Kilcher’s team argued that the “lucrative” film franchise “presented itself as sympathetic to Indigenous struggles, all while silently exploiting a real Indigenous youth behind the scenes”.
The document said she had no knowledge of the use of her face until she met Cameron at an event in 2010, when he allegedly told her he had a gift for her – a framed signed sketch of Neytiri.
His picture, it is claimed, included the handwritten note: “Your beauty was my early inspiration for Neytiri. Too bad you were shooting another movie. Next time.”
Her team said producers had not, in fact, tried to hire her for a role, as the note suggested, even after her talent agent at the time had tried to get her an audition.
She only learned late last year that closely Cameron had apparently followed her facial features for Neytiri, when an interview was shared on social media around the release of film three, Avatar: Fire and Ash.

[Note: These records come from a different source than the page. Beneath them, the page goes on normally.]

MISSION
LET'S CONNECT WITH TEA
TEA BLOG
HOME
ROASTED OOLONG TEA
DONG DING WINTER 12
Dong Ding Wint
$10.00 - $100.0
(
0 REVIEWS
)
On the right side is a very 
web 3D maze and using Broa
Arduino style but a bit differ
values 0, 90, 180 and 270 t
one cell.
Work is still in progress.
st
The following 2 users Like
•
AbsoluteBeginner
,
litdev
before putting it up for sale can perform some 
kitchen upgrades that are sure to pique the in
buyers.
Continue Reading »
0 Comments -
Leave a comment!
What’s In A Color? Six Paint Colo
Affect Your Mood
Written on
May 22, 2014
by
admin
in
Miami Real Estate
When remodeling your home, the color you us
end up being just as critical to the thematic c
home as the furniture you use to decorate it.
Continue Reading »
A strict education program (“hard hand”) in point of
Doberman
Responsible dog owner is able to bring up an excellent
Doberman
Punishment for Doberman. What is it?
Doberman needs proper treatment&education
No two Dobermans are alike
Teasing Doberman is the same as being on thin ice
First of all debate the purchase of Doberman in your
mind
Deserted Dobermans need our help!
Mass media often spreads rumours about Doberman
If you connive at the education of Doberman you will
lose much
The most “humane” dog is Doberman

In the interview, Cameron namechecked Kilcher and her LA Times cover as the “actual source”, the claim noted. “This is actually her… her lower face. She had a very interesting face.”
Kilcher said: “When I received Cameron’s sketch, I believed it was a personal gesture, at most a loose inspiration tied to casting and my activism.

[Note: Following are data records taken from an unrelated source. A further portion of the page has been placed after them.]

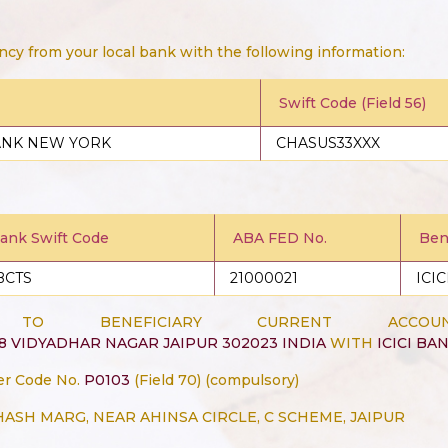
ncy from your local bank with the following information:
Swift Code (Field 56)
ANK NEW YORK
CHASUS33XXX
Bank Swift Code
ABA FED No.
Bene
BCTS
21000021
ICI
G TO BENEFICIARY CURRENT A
68 VIDYADHAR NAGAR JAIPUR 302023 INDIA
WITH
ICICI BAN
er Code No.
P0103
(Field 70) (compulsory)
BHASH MARG, NEAR AHINSA CIRCLE, C SCHEME, JAIPUR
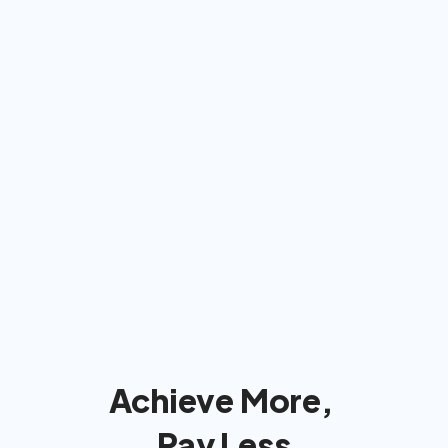
Americans: We'll bill insurance 
& take care of  everything
We'll handle the insurance company 
so you can focus on reaching your 
goals!
Achieve More, 
Pay Less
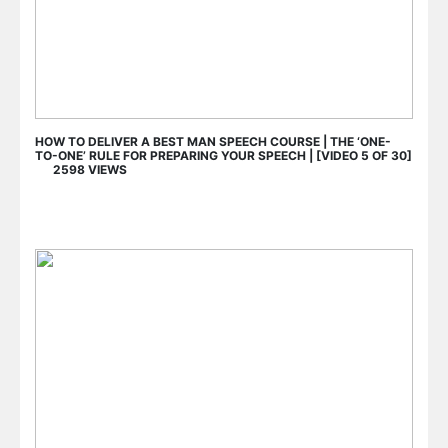
HOW TO DELIVER A BEST MAN SPEECH COURSE | THE ‘ONE-
TO-ONE’ RULE FOR PREPARING YOUR SPEECH | [VIDEO 5 OF 30]
2598 VIEWS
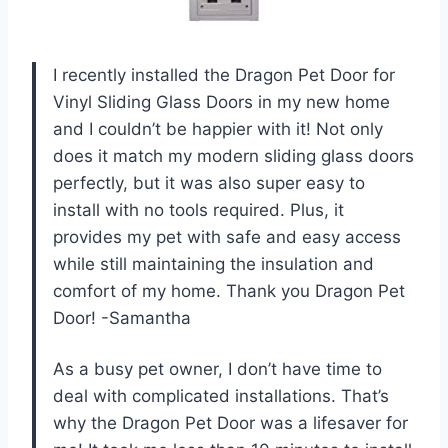
I recently installed the Dragon Pet Door for
Vinyl Sliding Glass Doors in my new home
and I couldn’t be happier with it! Not only
does it match my modern sliding glass doors
perfectly, but it was also super easy to
install with no tools required. Plus, it
provides my pet with safe and easy access
while still maintaining the insulation and
comfort of my home. Thank you Dragon Pet
Door! -Samantha
As a busy pet owner, I don’t have time to
deal with complicated installations. That’s
why the Dragon Pet Door was a lifesaver for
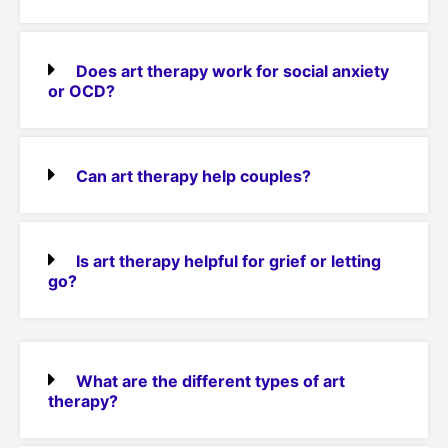
Does art therapy work for social anxiety
or OCD?
Can art therapy help couples?
Is art therapy helpful for grief or letting
go?
What are the different types of art
therapy?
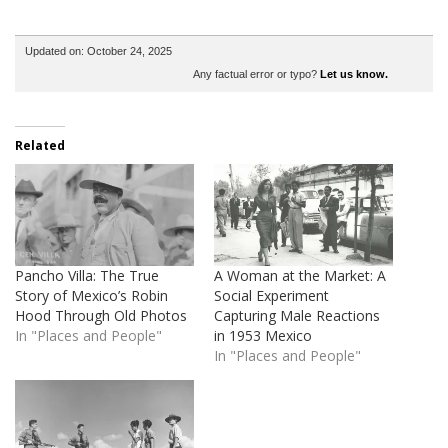
Updated on: October 24, 2025
Any factual error or typo?
Let us know.
Related
Pancho Villa: The True
A Woman at the Market: A
Story of Mexico’s Robin
Social Experiment
Hood Through Old Photos
Capturing Male Reactions
In "Places and People"
in 1953 Mexico
In "Places and People"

“Millions of people opened their hearts to Avatar because they believed in its message and I was one of them.
“I never imagined that someone I trusted would systematically use my face as part of an elaborate design process and integrate it into a production pipeline without my knowledge or consent. That crosses a major line. This act is deeply wrong.”
Kilcher played Pocahontas in Terrence Malick’s 2005 film The New World, and Ka’iulani in Princess Kaiulani in 2009. In 2020, she had a recurring role on the Paramount show Yellowstone.